Problem:
Once the line containing "crecimiento. Por un" is found, copy it and each subsequent line exactly. Stop at the end of the records below.
[Data shown]
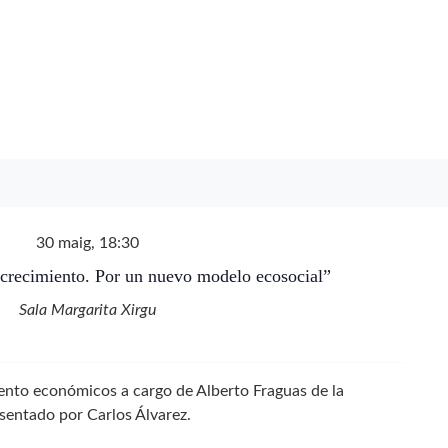
30 maig, 18:30
 crecimiento. Por un nuevo modelo ecosocial”
Sala Margarita Xirgu
ento económicos a cargo de Alberto Fraguas de la
entado por Carlos Álvarez.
[/Data shown]
Written solution:
 crecimiento. Por un nuevo modelo ecosocial”
Sala Margarita Xirgu
ento económicos a cargo de Alberto Fraguas de la
entado por Carlos Álvarez.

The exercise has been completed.